**Exercise material:**
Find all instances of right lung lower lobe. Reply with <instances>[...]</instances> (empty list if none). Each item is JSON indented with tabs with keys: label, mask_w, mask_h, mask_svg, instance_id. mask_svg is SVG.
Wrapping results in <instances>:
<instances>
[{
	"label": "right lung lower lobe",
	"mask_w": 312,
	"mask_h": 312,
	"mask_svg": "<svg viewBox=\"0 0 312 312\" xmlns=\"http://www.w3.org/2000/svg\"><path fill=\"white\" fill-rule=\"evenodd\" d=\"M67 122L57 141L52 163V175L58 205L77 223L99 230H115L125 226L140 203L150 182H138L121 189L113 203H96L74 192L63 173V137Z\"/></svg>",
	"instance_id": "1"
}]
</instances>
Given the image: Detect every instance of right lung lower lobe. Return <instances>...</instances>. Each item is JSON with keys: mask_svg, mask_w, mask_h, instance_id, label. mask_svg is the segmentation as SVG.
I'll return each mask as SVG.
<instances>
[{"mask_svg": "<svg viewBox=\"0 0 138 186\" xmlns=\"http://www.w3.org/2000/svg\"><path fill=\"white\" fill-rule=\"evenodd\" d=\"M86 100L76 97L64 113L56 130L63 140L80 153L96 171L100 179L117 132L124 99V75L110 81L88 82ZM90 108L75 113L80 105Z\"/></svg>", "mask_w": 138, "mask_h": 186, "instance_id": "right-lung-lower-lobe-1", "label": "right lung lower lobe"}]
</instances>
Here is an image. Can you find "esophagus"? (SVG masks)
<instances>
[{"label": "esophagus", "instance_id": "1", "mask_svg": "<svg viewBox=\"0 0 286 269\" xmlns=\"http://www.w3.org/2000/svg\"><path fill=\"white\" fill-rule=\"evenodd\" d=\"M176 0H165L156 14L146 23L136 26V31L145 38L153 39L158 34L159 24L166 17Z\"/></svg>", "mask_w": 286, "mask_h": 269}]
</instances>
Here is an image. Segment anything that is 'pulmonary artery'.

==

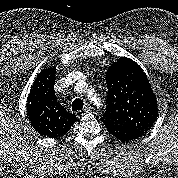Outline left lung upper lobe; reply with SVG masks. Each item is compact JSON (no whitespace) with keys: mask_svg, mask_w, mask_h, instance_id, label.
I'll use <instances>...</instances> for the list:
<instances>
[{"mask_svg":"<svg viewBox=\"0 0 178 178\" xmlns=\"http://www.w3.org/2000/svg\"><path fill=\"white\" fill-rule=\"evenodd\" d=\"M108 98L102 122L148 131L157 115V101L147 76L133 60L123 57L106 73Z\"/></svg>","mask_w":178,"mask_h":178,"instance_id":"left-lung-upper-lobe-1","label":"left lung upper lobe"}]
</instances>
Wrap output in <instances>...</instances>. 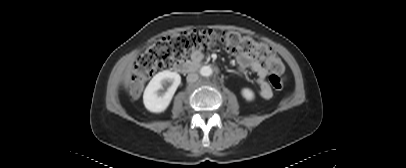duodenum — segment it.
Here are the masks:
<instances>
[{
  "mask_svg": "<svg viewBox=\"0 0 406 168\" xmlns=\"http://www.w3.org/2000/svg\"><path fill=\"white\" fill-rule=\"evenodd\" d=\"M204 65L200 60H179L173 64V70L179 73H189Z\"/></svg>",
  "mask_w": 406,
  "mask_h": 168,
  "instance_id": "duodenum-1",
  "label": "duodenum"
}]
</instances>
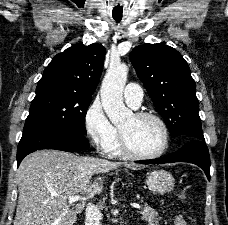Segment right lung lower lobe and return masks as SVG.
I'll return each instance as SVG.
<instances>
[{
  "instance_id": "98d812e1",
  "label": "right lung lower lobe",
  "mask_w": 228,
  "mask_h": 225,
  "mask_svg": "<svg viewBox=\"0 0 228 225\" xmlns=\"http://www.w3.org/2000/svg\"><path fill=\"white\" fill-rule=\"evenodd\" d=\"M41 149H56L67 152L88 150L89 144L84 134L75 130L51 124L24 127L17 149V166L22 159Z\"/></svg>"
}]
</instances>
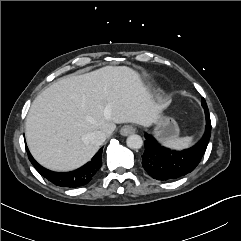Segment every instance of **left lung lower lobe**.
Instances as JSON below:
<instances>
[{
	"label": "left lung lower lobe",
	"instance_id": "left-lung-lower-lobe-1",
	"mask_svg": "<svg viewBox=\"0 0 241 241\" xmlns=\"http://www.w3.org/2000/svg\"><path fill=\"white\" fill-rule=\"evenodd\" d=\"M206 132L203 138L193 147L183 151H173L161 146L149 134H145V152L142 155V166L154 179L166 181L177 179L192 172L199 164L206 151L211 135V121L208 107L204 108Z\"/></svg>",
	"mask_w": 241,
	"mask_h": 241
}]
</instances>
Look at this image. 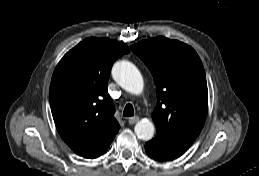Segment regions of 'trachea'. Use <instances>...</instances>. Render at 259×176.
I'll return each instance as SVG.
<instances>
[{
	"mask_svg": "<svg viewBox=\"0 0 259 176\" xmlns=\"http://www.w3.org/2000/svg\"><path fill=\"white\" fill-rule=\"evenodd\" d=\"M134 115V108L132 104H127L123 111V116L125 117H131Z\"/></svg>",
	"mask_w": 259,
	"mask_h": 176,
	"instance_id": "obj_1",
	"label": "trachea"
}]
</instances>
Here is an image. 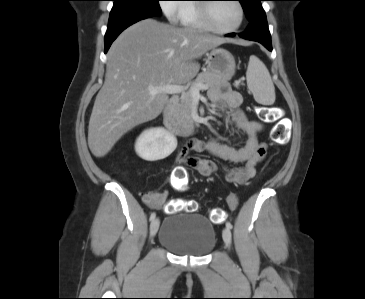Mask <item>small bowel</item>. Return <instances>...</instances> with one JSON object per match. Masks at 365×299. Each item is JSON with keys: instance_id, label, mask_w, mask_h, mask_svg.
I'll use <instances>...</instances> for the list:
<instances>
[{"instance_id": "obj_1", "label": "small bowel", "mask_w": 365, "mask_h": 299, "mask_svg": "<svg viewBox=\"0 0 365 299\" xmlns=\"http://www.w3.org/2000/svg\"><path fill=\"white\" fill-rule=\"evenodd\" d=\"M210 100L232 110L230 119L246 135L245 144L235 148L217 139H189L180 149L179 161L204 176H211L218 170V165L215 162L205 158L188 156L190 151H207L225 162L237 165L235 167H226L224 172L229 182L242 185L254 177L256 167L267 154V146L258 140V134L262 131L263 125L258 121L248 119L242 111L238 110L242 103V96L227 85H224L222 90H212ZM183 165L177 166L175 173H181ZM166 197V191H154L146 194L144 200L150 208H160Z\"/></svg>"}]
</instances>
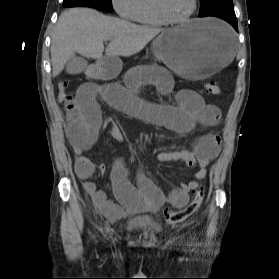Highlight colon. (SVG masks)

...

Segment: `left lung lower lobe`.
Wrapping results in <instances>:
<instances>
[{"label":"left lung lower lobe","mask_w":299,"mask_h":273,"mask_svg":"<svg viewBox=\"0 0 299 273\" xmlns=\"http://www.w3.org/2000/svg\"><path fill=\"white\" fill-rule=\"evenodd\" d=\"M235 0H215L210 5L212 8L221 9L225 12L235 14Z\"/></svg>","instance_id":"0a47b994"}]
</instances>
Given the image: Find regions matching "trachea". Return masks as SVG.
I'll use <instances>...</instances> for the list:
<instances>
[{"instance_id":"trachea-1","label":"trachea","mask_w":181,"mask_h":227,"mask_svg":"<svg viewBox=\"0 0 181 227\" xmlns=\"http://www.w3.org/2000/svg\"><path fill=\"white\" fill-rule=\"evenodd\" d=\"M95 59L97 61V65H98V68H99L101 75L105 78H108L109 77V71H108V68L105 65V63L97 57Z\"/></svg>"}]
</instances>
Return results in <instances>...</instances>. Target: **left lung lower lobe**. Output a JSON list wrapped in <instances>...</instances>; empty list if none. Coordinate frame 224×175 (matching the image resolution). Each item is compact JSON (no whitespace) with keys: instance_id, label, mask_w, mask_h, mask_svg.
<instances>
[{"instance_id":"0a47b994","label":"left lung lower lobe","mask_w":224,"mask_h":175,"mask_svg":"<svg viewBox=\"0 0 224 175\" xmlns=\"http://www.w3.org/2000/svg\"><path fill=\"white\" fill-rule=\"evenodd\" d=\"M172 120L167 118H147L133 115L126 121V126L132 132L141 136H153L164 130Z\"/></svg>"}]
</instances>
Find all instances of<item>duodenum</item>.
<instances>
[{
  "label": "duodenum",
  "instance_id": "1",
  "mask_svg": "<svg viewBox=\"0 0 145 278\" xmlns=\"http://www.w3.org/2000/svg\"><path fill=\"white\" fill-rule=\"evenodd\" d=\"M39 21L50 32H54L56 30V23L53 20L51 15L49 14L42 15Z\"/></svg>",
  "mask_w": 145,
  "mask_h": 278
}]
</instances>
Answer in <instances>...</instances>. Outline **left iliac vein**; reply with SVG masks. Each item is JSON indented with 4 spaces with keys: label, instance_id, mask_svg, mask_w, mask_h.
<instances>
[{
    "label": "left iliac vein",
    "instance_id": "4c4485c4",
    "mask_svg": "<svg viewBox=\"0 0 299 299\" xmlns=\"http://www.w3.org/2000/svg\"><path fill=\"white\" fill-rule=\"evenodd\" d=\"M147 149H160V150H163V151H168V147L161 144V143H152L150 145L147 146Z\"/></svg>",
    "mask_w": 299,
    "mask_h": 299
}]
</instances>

**Required work:** From the entries above, return exactly the line containing "Find all instances of right", the line containing "Here is an image. Segment", and all lines between, and nothing else.

**Solution to this task:**
Find all instances of right lung lower lobe. Reply with <instances>[...]</instances> (empty list if none). Each item is JSON indented with tabs with keys: label, mask_w, mask_h, mask_svg, instance_id. mask_svg is SVG.
Wrapping results in <instances>:
<instances>
[{
	"label": "right lung lower lobe",
	"mask_w": 312,
	"mask_h": 312,
	"mask_svg": "<svg viewBox=\"0 0 312 312\" xmlns=\"http://www.w3.org/2000/svg\"><path fill=\"white\" fill-rule=\"evenodd\" d=\"M67 122L57 141L52 163V175L58 205L77 223L99 230H115L125 226L140 203L150 182H138L121 189L113 203H96L74 192L63 173V137Z\"/></svg>",
	"instance_id": "1"
}]
</instances>
Given the image: Detect every instance of right lung lower lobe. Return <instances>...</instances>. Each item is JSON with keys: mask_svg, mask_w, mask_h, instance_id, label. mask_svg is the segmentation as SVG.
I'll return each mask as SVG.
<instances>
[{"mask_svg": "<svg viewBox=\"0 0 138 186\" xmlns=\"http://www.w3.org/2000/svg\"><path fill=\"white\" fill-rule=\"evenodd\" d=\"M86 100L76 97L64 113L56 130L63 140L80 153L96 171L100 179L117 132L124 99V75L110 81L88 82ZM90 108L75 113L80 105Z\"/></svg>", "mask_w": 138, "mask_h": 186, "instance_id": "right-lung-lower-lobe-1", "label": "right lung lower lobe"}]
</instances>
Here is an image. Can you find "esophagus"? (SVG masks)
<instances>
[{"label": "esophagus", "instance_id": "1", "mask_svg": "<svg viewBox=\"0 0 286 269\" xmlns=\"http://www.w3.org/2000/svg\"><path fill=\"white\" fill-rule=\"evenodd\" d=\"M176 0H165L156 14L146 23L136 26V31L145 38L153 39L158 34L159 24L166 17Z\"/></svg>", "mask_w": 286, "mask_h": 269}]
</instances>
Here is an image. Segment anything that is 'pulmonary artery'.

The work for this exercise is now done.